» EXERCISE GOAL
Pictures stay out of the output. Return exactly the lines below from the one with "time achieve their housing dreams" down to the one with "reasons. But now, these", both included, and nothing more.

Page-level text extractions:
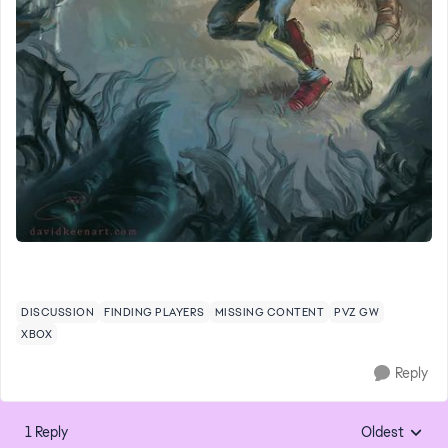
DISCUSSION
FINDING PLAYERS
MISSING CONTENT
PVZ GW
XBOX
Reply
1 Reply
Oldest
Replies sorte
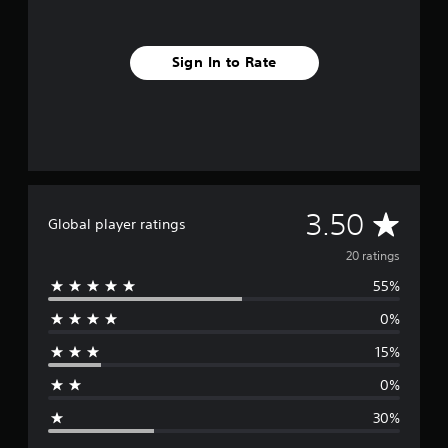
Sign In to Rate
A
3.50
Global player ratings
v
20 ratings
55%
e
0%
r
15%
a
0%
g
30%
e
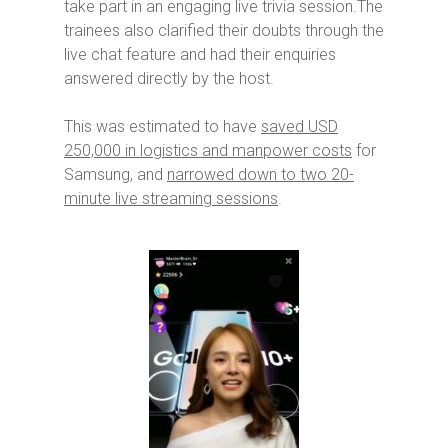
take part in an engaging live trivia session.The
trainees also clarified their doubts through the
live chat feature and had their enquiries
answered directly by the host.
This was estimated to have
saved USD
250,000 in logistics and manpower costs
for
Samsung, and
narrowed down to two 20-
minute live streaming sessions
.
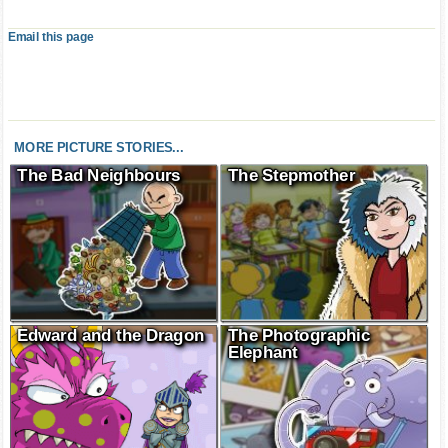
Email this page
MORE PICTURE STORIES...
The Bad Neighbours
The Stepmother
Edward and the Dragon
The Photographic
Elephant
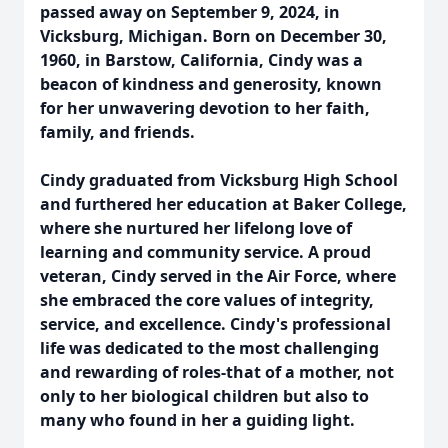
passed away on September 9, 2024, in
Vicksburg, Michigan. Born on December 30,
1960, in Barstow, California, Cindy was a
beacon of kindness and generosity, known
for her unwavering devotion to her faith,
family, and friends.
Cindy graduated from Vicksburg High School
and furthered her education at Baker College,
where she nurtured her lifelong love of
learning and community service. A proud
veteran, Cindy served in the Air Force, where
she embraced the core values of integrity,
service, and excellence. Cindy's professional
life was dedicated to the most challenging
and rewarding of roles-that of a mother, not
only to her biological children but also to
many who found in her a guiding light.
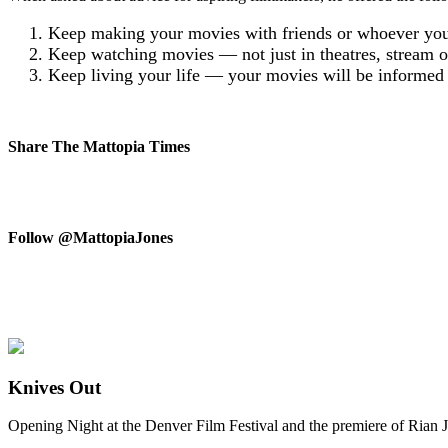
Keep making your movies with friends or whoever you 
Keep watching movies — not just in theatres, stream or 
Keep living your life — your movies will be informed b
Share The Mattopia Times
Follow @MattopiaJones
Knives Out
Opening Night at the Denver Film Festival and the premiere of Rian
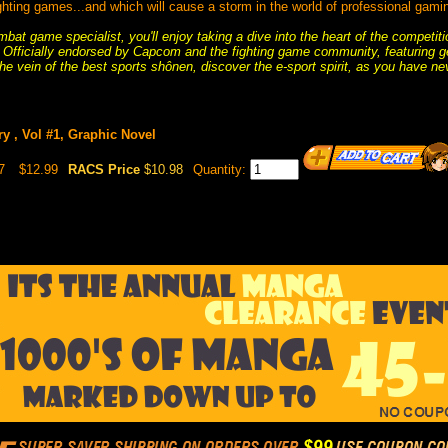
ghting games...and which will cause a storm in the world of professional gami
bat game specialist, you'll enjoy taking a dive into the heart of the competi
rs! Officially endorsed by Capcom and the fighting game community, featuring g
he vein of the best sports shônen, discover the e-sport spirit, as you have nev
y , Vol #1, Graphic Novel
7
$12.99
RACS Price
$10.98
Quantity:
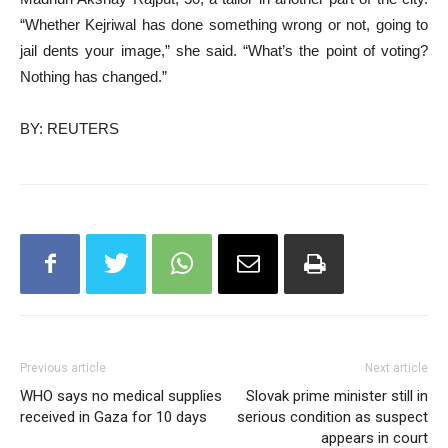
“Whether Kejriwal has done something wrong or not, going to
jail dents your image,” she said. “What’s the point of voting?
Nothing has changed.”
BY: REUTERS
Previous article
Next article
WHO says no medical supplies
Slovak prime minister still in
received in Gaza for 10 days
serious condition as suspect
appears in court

---

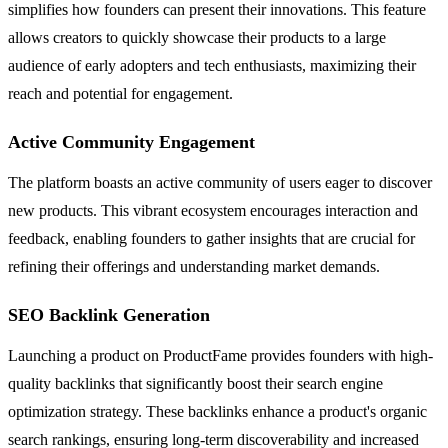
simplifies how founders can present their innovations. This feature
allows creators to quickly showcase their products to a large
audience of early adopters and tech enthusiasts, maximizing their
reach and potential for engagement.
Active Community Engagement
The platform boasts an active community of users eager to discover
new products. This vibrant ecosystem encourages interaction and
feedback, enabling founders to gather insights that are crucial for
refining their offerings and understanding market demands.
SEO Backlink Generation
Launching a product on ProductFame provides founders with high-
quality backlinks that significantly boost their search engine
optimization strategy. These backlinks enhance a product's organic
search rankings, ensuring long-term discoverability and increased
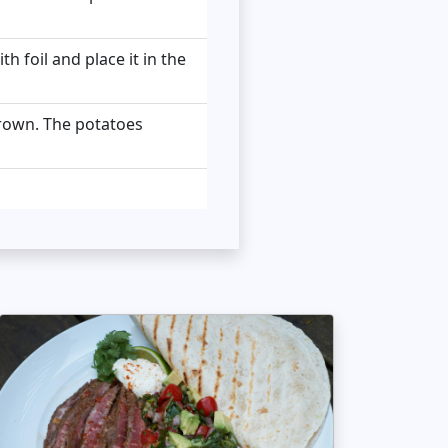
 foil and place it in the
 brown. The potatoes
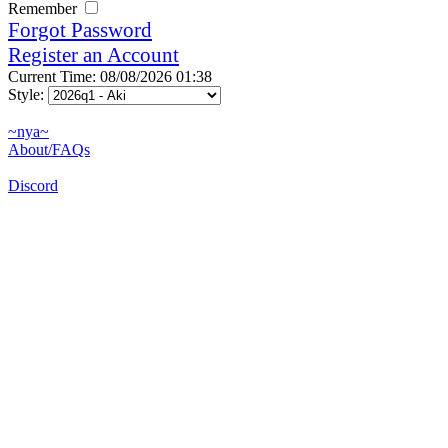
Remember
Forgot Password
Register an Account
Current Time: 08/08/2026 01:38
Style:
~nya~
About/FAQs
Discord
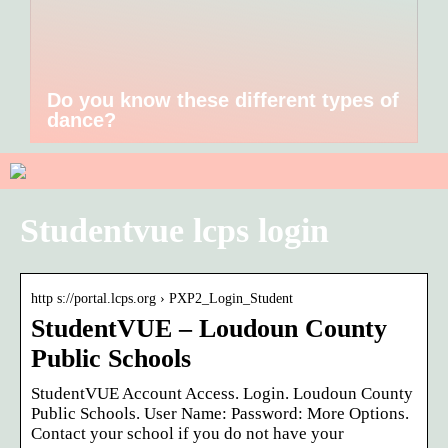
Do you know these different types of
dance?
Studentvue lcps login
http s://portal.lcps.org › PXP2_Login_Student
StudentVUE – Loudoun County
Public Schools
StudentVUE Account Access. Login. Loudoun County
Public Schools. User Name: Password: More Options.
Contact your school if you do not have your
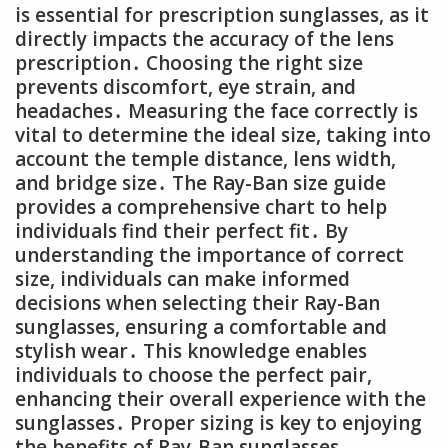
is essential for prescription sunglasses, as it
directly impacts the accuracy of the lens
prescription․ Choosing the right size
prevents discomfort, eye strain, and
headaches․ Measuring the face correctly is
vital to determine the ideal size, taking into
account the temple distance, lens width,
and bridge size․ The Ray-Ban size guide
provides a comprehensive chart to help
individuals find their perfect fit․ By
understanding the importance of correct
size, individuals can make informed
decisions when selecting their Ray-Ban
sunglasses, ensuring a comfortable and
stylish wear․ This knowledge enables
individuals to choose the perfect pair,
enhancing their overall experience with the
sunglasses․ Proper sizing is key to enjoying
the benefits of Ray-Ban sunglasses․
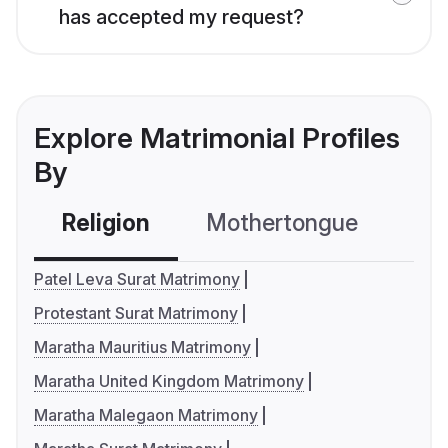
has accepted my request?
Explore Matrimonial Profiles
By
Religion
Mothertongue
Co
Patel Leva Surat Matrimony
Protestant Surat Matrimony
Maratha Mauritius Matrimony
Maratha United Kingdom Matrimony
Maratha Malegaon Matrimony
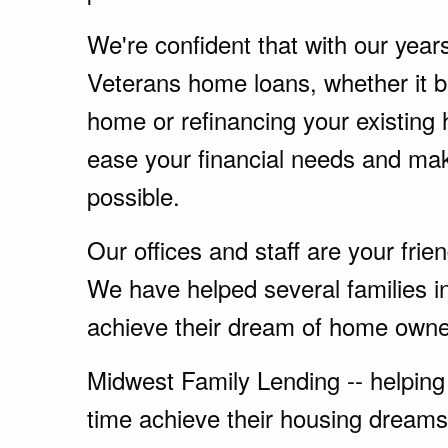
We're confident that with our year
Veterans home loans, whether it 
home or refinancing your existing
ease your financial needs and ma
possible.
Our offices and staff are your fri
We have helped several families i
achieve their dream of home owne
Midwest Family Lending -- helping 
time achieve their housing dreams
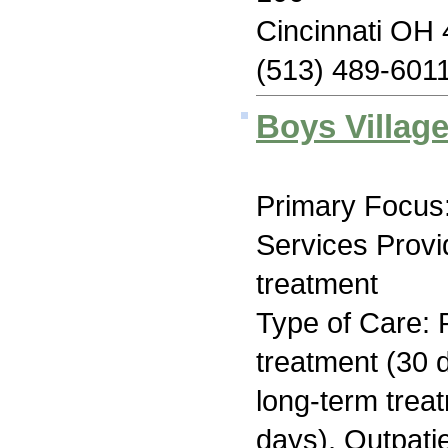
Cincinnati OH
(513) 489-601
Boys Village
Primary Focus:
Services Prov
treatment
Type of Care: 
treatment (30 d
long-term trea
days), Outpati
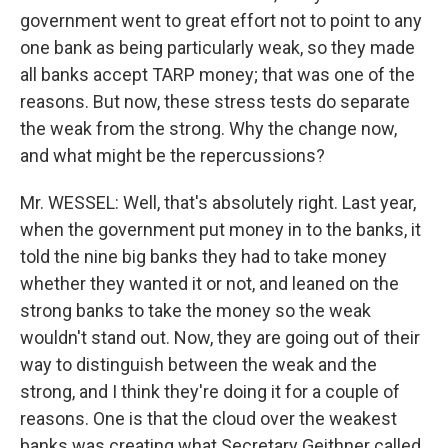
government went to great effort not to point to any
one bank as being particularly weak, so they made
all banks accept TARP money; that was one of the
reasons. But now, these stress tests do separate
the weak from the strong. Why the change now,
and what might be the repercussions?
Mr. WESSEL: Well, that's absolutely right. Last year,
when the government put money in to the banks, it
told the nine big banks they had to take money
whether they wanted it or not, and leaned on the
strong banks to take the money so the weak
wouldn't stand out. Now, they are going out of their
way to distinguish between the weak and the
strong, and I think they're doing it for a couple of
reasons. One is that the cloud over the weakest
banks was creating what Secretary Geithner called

» REPLY TO THE EXERCISE
time achieve their housing dreams
Cincinnati OH
(513) 489-601
Boys Village
Primary Focus:
Services Prov
treatment
Type of Care: 
treatment (30 d
long-term trea
days), Outpati
government went to great effort not to point to any
one bank as being particularly weak, so they made
all banks accept TARP money; that was one of the
reasons. But now, these stress tests do separate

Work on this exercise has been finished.